Sebagai lulusan hubungan internasional, MenteriLuarNegeriDr Marty Natalegawa pasti mengetahui adagium foreign policy starts and ends at home. Tiga hal bisa dicatat dari adagium itu. Pertama, persoalan, harapan, dan hasil dari upaya-upaya politik luar negeri selalu berangkat, berakhir,dan diabdikan untuk kepentingan yang menguntungkan rakyat dan bangsa di dalam negeri.
Kedua, upaya mengabdi kepentingan nasional itu tidak bisa hanya dilakukan oleh para diplomat, tetapi tergantung juga upaya-upaya yang dilakukan oleh semua jajaran yang berada di dalam negeri. Sulit bagi para diplomat berjuang di luar negeri kalau kinerja di dalam negeri tidak memadai. Ketiga, masalahnya bukanlah persoalan internasional yang kita hadapi, tetapi bagaimana kita menghadapi persoalan internasional itu. Mengurangi kemiskinan dan meningkatkan kesejahteraan rakyat menjadi kata-kata kunci dalam pidato Presiden Susilo Bambang Yudhoyono (SBY) sesaat setelah dilantik dan disumpah Selasa lalu (20/10).
Untuk mewujudkan itu, SBY mengajak seluruh bangsa untuk melangkah maju, bekerja keras, rukun, dan bersatu untuk menghadapi tantangan baru ke depan itu.
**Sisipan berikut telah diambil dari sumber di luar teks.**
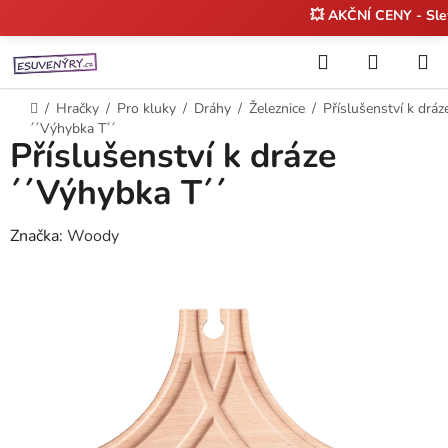
💥 AKČNÍ CENY - Sl
Přejít
Hledat
NÁKUP
na
KOŠÍK
obsah
Domů
/
Hračky
/
Pro kluky
/
Dráhy
/
Železnice
/
Příslušenství k dráz
´´Výhybka T´´
Příslušenství k dráze
´´Výhybka T´´
Značka:
Woody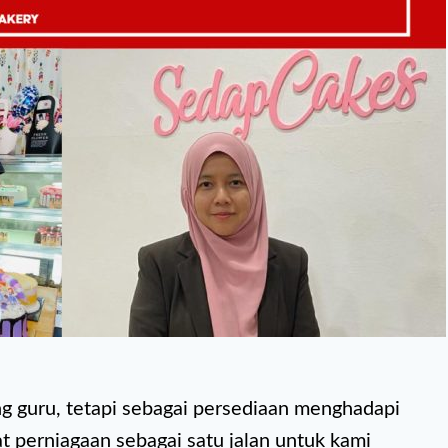
ng guru, tetapi sebagai persediaan menghadapi
t perniagaan sebagai satu jalan untuk kami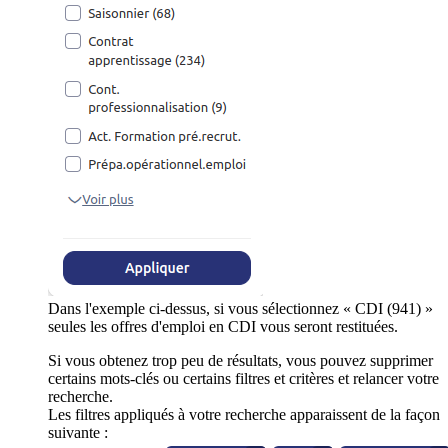
Dans l'exemple ci-dessus, si vous sélectionnez « CDI (941) »
seules les offres d'emploi en CDI vous seront restituées.
Si vous obtenez trop peu de résultats, vous pouvez supprimer
certains mots-clés ou certains filtres et critères et relancer votre
recherche.
Les filtres appliqués à votre recherche apparaissent de la façon
suivante :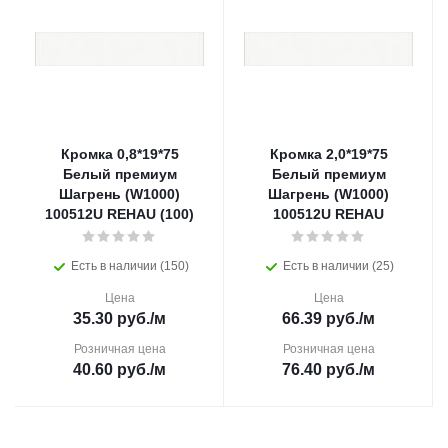
Кромка 0,8*19*75
Кромка 2,0*19*75
Белый премиум
Белый премиум
Шагрень (W1000)
Шагрень (W1000)
100512U REHAU (100)
100512U REHAU
Есть в наличии (150)
Есть в наличии (25)
Цена
Цена
35.30
руб.
/м
66.39
руб.
/м
Розничная цена
Розничная цена
40.60
руб.
/м
76.40
руб.
/м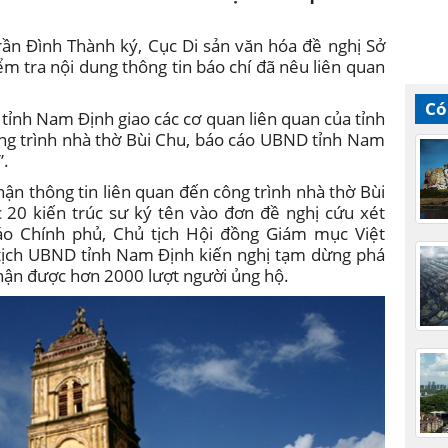
ần Đình Thành ký, Cục Di sản văn hóa đề nghị Sở
 tra nội dung thông tin báo chí đã nêu liên quan
Có
tỉnh Nam Định giao các cơ quan liên quan của tỉnh
ông trình nhà thờ Bùi Chu, báo cáo UBND tỉnh Nam
”.
hận thông tin liên quan đến công trình nhà thờ Bùi
c 20 kiến trúc sư ký tên vào đơn đề nghị cứu xét
áo Chính phủ, Chủ tịch Hội đồng Giám mục Việt
tịch UBND tỉnh Nam Định kiến nghị tạm dừng phá
hận được hơn 2000 lượt người ủng hộ.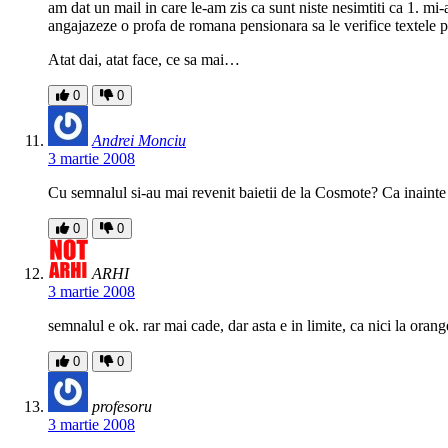
am dat un mail in care le-am zis ca sunt niste nesimtiti ca 1. mi-
angajazeze o profa de romana pensionara sa le verifice textele pe c
Atat dai, atat face, ce sa mai…
0
0
Andrei Monciu
3 martie 2008
Cu semnalul si-au mai revenit baietii de la Cosmote? Ca inainte 
0
0
ARHI
3 martie 2008
semnalul e ok. rar mai cade, dar asta e in limite, ca nici la orang
0
0
profesoru
3 martie 2008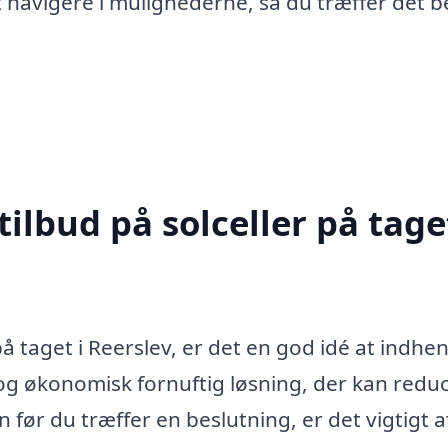
 navigere i mulighederne, så du træffer det 
ilbud på solceller på taget
på taget i Reerslev, er det en god idé at indhe
 og økonomisk fornuftig løsning, der kan redu
før du træffer en beslutning, er det vigtigt a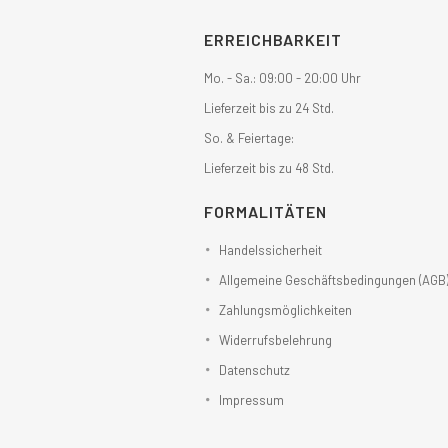
ERREICHBARKEIT
Mo. - Sa.: 09:00 - 20:00 Uhr
Lieferzeit bis zu 24 Std.
So. & Feiertage:
Lieferzeit bis zu 48 Std.
FORMALITÄTEN
Handelssicherheit
Allgemeine Geschäftsbedingungen (AGB
Zahlungsmöglichkeiten
Widerrufsbelehrung
Datenschutz
Impressum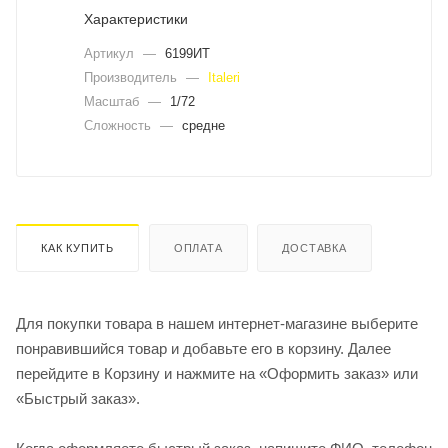
Характеристики
Артикул
—
6199ИТ
Производитель
—
Italeri
Масштаб
—
1/72
Сложность
—
средне
КАК КУПИТЬ
ОПЛАТА
ДОСТАВКА
Для покупки товара в нашем интернет-магазине выберите
понравившийся товар и добавьте его в корзину. Далее
перейдите в Корзину и нажмите на «Оформить заказ» или
«Быстрый заказ».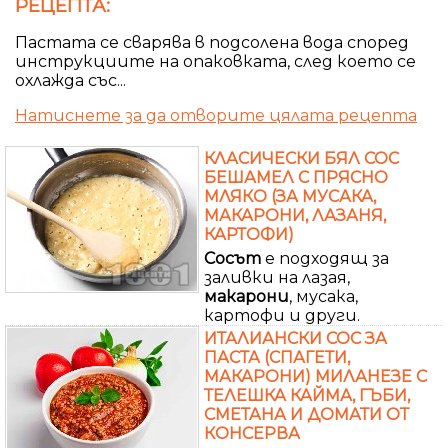
РЕЦЕПТА:
Пастата се сварява в подсолена вода според
инструкциите на опаковката, след което се
охлажда със...
Натиснете за да отворите цялата рецепта
КЛАСИЧЕСКИ БЯЛ СОС
БЕШАМЕЛ С ПРЯСНО
МЛЯКО (ЗА МУСАКА,
МАКАРОНИ, ЛАЗАНЯ,
КАРТОФИ)
Сосът
е подходящ за
заливки на лазая,
макарони
, мусака,
картофи и други.
ИТАЛИАНСКИ СОС ЗА
ПАСТА (СПАГЕТИ,
МАКАРОНИ) МИЛАНЕЗЕ С
ТЕЛЕШКА КАЙМА, ГЪБИ,
СМЕТАНА И ДОМАТИ ОТ
КОНСЕРВА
Dinamika sosial-ekonomi-politik dalam negeri sering dipengaruhi faktor-faktor eksternal seperti perubahan politik negara-negara besar, krisis ekonomi, naik-turunnya kurs, dan fluktuasi harga minyak. Kita butuh kemampuan agar bisa memaksimalkan faktor-faktor eksternal itu untuk membantu kita mengejar kepentingan kita dan bisa meminimalkan pengaruh negatif dari faktor-faktor eksternal itu.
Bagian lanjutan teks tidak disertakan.